Il labbro inferiore della bulla alla finestra tremò. «Non t'importa che la tua roba sia spappolata di sotto?»
La guardai amorevolmente. Poverina, non sapeva nulla di me. Non mi conosceva. Non immaginava che, nella vita, avevo passato cose un poco più... forti, ecco. Non immaginava che, a soli sedici anni, ne avevo già scontati sei per aver difeso mia madre da mio padre. Avevo imparato a dare delle priorità, a capire cosa fosse veramente importante nella vita e cosa no. Sapevo già distinguere i casi umani, e non alimentare i fuochi dell'ira.

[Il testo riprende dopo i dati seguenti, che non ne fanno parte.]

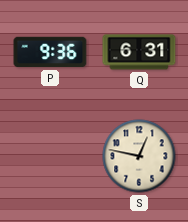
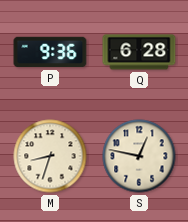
Q: 6:31 -> 6:28
M: none -> 8:33
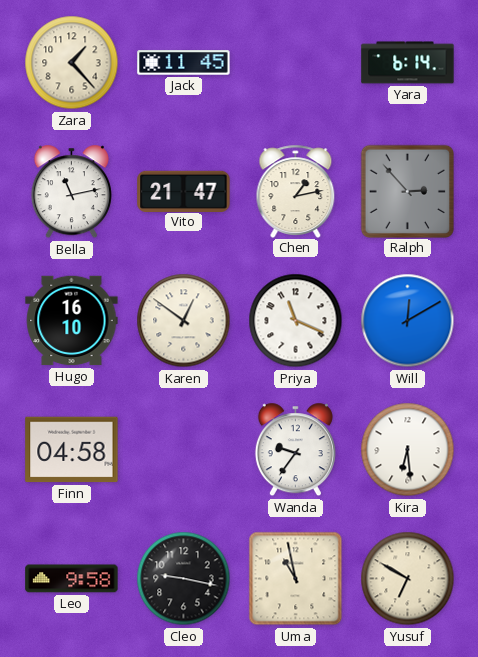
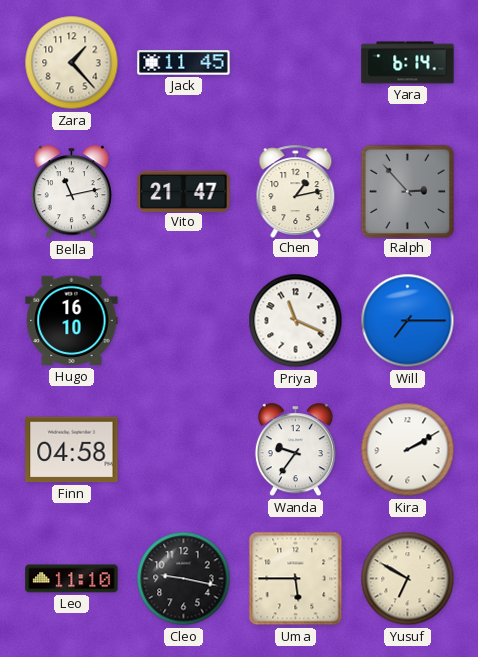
Karen: 12:51 -> none
Will: 12:10 -> 7:15
Kira: 6:29 -> 2:10
Leo: 9:58 -> 11:10
Uma: 10:58 -> 5:45
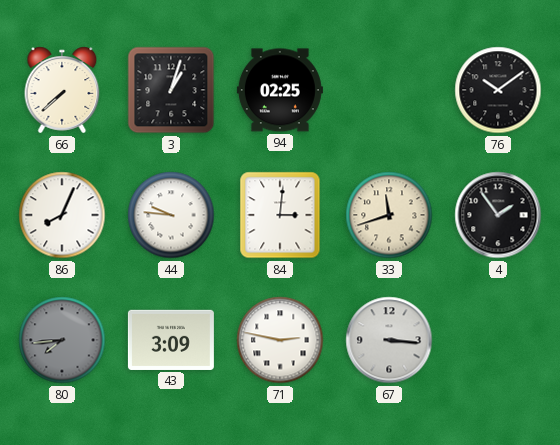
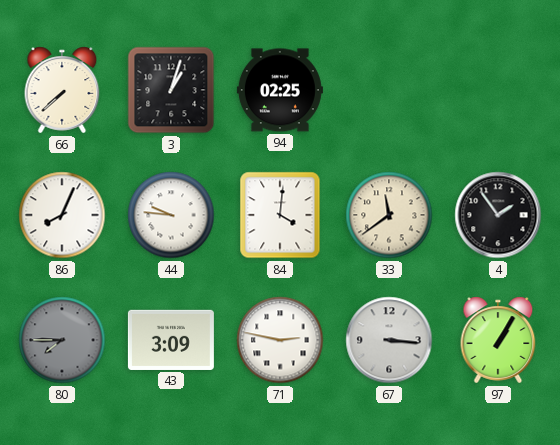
76: 10:09 -> none
84: 3:01 -> 4:01
33: 11:42 -> 11:39
80: 7:44 -> 7:45
97: none -> 1:05
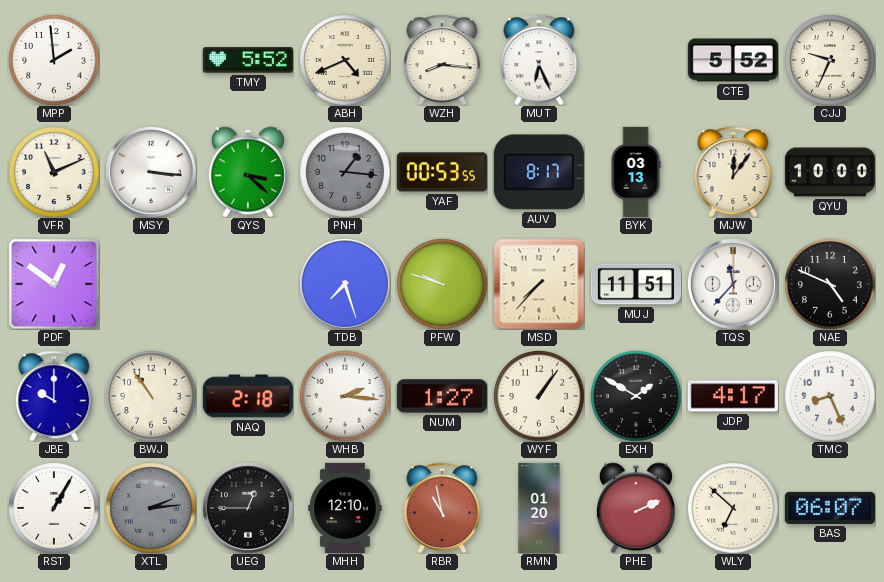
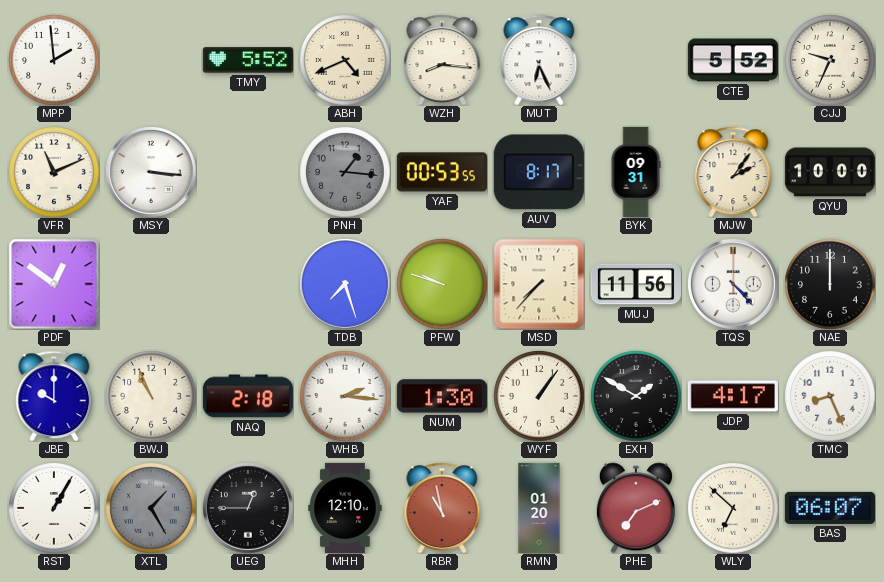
QYS: 3:22 -> none
BYK: 03:13 -> 09:31
MJW: 12:06 -> 2:06
MUJ: 11:51 -> 11:56
TQS: 11:37 -> 4:23
NAE: 4:49 -> 12:00
BWJ: 10:54 -> 10:56
NUM: 1:27 -> 1:30
XTL: 2:14 -> 1:25
PHE: 2:11 -> 7:11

Ripensai alla frase che Gamora, l'eroina spaziale della Marvel, disse una volta sbattuta in prigione, circondata da gente che voleva massacrarla: «Qualsiasi cosa mi accadrà qui sarà un paradiso, paragonato all'inferno del mio passato.»
«Allora?» strillò, paonazza, sventolando la sacchetta macchiata del mio fondotinta, ormai vuota.
Continuai a sorridere. Le spedii un piccolo bacio volante, insieme all'unica frase che avevo intenzione di sprecare per loro. «Nulla mi può toccare.»